Cheetah's on the Focus

The cheetah was once one of the most widely distributed land animals. Through the course of time, cheetahs migrated over land bridges from North America into China, through Asia, India, Europe, and finally to Africa, settling in its worldwide range as recently as 20,000 years ago. In 1900, approximately 100,000 cheetahs were found in at least 44 countries throughout Africa and Asia. The current free-ranging African populations of cheetahs are found in small, fragmented areas spread in 29 African countries of North Africa, the Sahel, East and southern Africa, and it is estimated that around 15,000 animals remain, representing a decline of nearly 90% over the century.

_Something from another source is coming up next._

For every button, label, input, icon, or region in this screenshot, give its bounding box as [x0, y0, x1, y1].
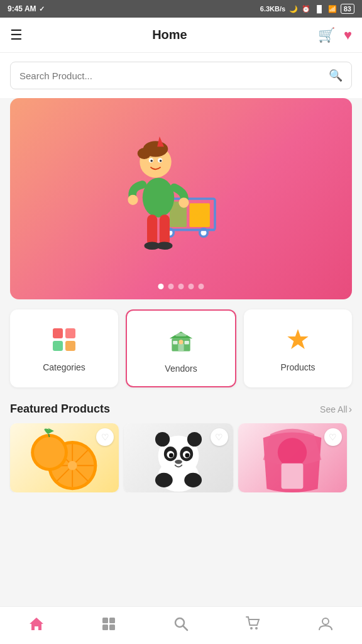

However, current information about the status of the cheetah in many countries, especially countries that have been engaged in long civil wars, is lacking. The information from North and West Africa is particularly limited, and the cheetah's future in these areas is questionable. The remaining strongholds are Kenya and Tanzania in East Africa, and Namibia, Botswana and Zimbabwe in southern Africa.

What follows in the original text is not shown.